派遣社員から正社員になるための履歴書・面接のコツ
- 職歴には派遣会社と派遣先の双方を記入する
- 志望動機には、雇用の安定ではなく、責任のある業務に従事したい旨を記す
- 面接では、派遣社員と正社員の違いを理解して、強い意志と責任感をアピールする
「正社員」を見据えて派遣社員になる道も
これまで紹介したように、派遣社員からスキルを認められ、正社員になるケースも考えられます。正社員になることを見据えて、まずは派遣社員からキャリアをスタートさせるという方法もあります。
また、2000年の改正労働者派遣法で解禁された「紹介派遣制度」について耳にしたことがある人もいるのではないでしょうか。
紹介派遣制度では、派遣として勤務するのは最長でも6ヵ月。派遣として入社しても、遅くとも6ヵ月後には直接雇用に切り替える必要があります。
正社員として無期雇用になる前に会社の環境などを実際に体感できるので、理想の労働環境を見つけやすいという利点があります。
ただし、この制度で保証しているのは「直接雇用への切り替え」という点に留まることに注意しましょう。
つまり、企業によっては直接雇用されても正社員ではなく有期の「契約社員」として、あるいはパートなどの「非正規雇用」になる場合もあります。
いずれにせよ、「正社員として入社したときのミスマッチを防ぎたい」と考えている転職者には有効な手段のひとつだといえるでしょう。
【正社員から派遣社員へ】紹介制度の意味と特徴
- 派遣として一定期間勤務したのち直接雇用に切り替えることができるシステム
- 派遣社員として勤務する期間は最長で6ヵ月
スキルアップや福利厚生・給与などの待遇、仕事へのフィードバックがあること、そして雇用の安定と、派遣社員から正社員になるメリットは大きいといえます。
しかし、自分に適した働き方の選択肢は年々広がりを見せている現代では、正社員になることが全てではありません。
どのような働き方があるのかをしっかりと把握し、自分の目指すキャリアステップにあった就業形態を見つけることをおすすめします。
上記を考慮した上で派遣社員から正社員を目指すという場合には、派遣社員と正社員の違いを十分理解することが必要です。
派遣社員として培った経験はもちろん、それを活かして正社員としてより一層の責任感を持つ強い意志があることをしっかりとアピールできるかが、転職を成功させるカギになるでしょう。
派遣社員として働くか、正社員を目指すか、ライフスタイルにあわせて検討しよう
- 派遣社員の働き方は、常用型派遣・登録型派遣の2通りある
- それぞれの働き方には、メリットがあればデメリットがあるので、自分に合った働き方を見つける
- 派遣社員から「紹介派遣制度」を使って正社員になる方法もある
本記事では、派遣社員と正社員の違いや、それぞれのメリット・デメリット、派遣社員から正社員になる方法などをご紹介しました。

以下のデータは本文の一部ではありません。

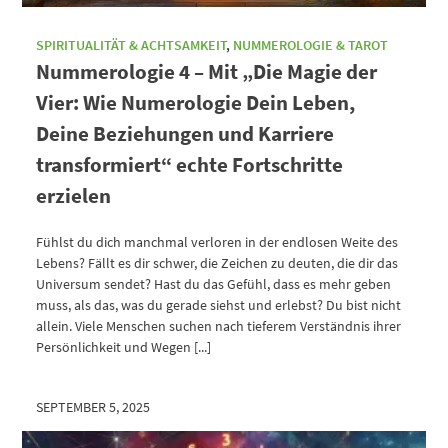
SPIRITUALITÄT & ACHTSAMKEIT
,
NUMMEROLOGIE & TAROT
Nummerologie 4 – Mit „Die Magie der
Vier: Wie Numerologie Dein Leben,
Deine Beziehungen und Karriere
transformiert“ echte Fortschritte
erzielen
Fühlst du dich manchmal verloren in der endlosen Weite des
Lebens? Fällt es dir schwer, die Zeichen zu deuten, die dir das
Universum sendet? Hast du das Gefühl, dass es mehr geben
muss, als das, was du gerade siehst und erlebst? Du bist nicht
allein. Viele Menschen suchen nach tieferem Verständnis ihrer
Persönlichkeit und Wegen [...]
SEPTEMBER 5, 2025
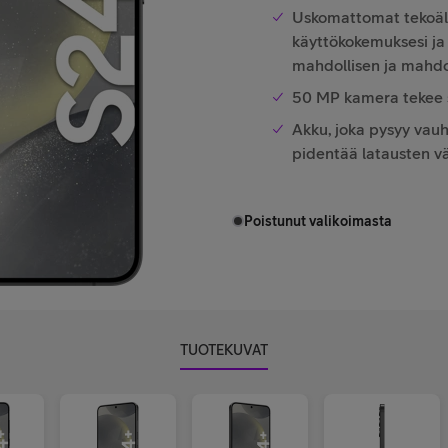
Uskomattomat tekoäl
käyttökokemuksesi ja
mahdollisen ja mahd
50 MP kamera tekee s
Akku, joka pysyy vau
pidentää latausten vä
Poistunut valikoimasta
TUOTEKUVAT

派遣社員として気軽に働きたい人もいれば、正社員として安定して責任を持って働きたい人もいるのではないでしょうか。どちらの働き方がいいのかは一概には言えず、自分に合った働き方を見つけることが大切です。
本記事を参考に、正社員として働くのか、派遣社員として働くかの決断をしてみてはいかがでしょうか。